If you are using rewritable media such as DVD-RW or an IDE hard drive to store the backup data it is tempting to ask the question: could some of this media be reused before the end of the backup cycle? The reason this arises is that there are some files that are being backed up that change quite frequently during the backup cycle, in fact these may make up the majority of most of the incremental data sets. Consider the email archives of most users, the current inbox and some saved mail folders will change each day, and certainly if an incremental backup is run each day a portion of it will be used to backup the same files time and time again. As these files can become quite large (home users with email folders with over a gigabyte of data in them are not uncommon) this can have an impact. Is this effect large enough to warrant the additional software complexity to allow for reuse of this lost space, and what about the time required to perform the extra steps of purging and reusing media? If we assume that 1/2 of the incremental files are of this type then the maximum cost savings that we could achieve would be 1/2 the cost of the media needed to store the incremental backups. In the example above this would be a savings of less than $2 per week of incremental backup (based on needing to do about 20GB of incremental backup per week, hence saving 1/2 of this, using name brand media).

As a model for pricing full backup plus a long run of incremental backups repeated at intervals here is the formula:
  • tds = total data size (150GB above)
  • ws = weekly incremental size (20GB above)

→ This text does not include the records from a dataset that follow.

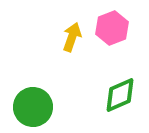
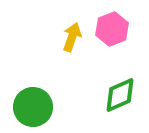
pink hexagon: moved 1 px down
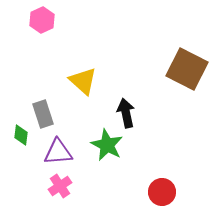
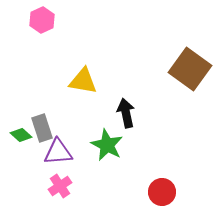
brown square: moved 3 px right; rotated 9 degrees clockwise
yellow triangle: rotated 32 degrees counterclockwise
gray rectangle: moved 1 px left, 14 px down
green diamond: rotated 55 degrees counterclockwise
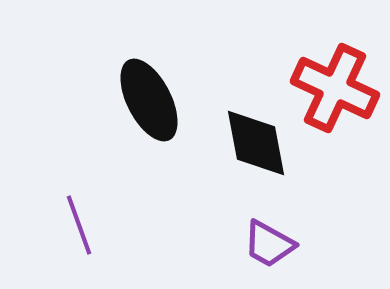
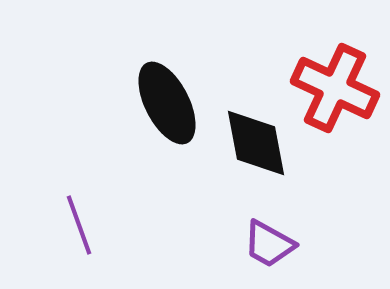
black ellipse: moved 18 px right, 3 px down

  • mc = media cost per gigabyte ($0.08/GB for name brand DVD-R, or $0.24/GB for brand name DVD-RW)
  • n = number of weeks of incremental backups in a cycle
so the total cost for one cycle is:
  • c = tds*mc + ws*n*mc
Another way of doing this sort of backup would be to use a RAID array to keep one copy of the backup data. If this were done then one might just keep the second copy on individual removable USB-attached (or network attached) disks. This would be quite fault tolerant as the RAID would survive a single disk failure, and if the removable disk failed it would be replaced and then a new copy restored to it by copying from the RAID array. If something damaged two disks in the RAID array at once (or the machine was stolen or damaged by flood or fire) then the removable drive would be used as the replacement. The original files are also around as a third copy. The cost of this approach for the removable drives is about as 30-50% more expensive than using RW type media (plus the cost of the RAID array) so might be feasible, and in a commercial environment would certainly be justified on the increased performance and labor savings.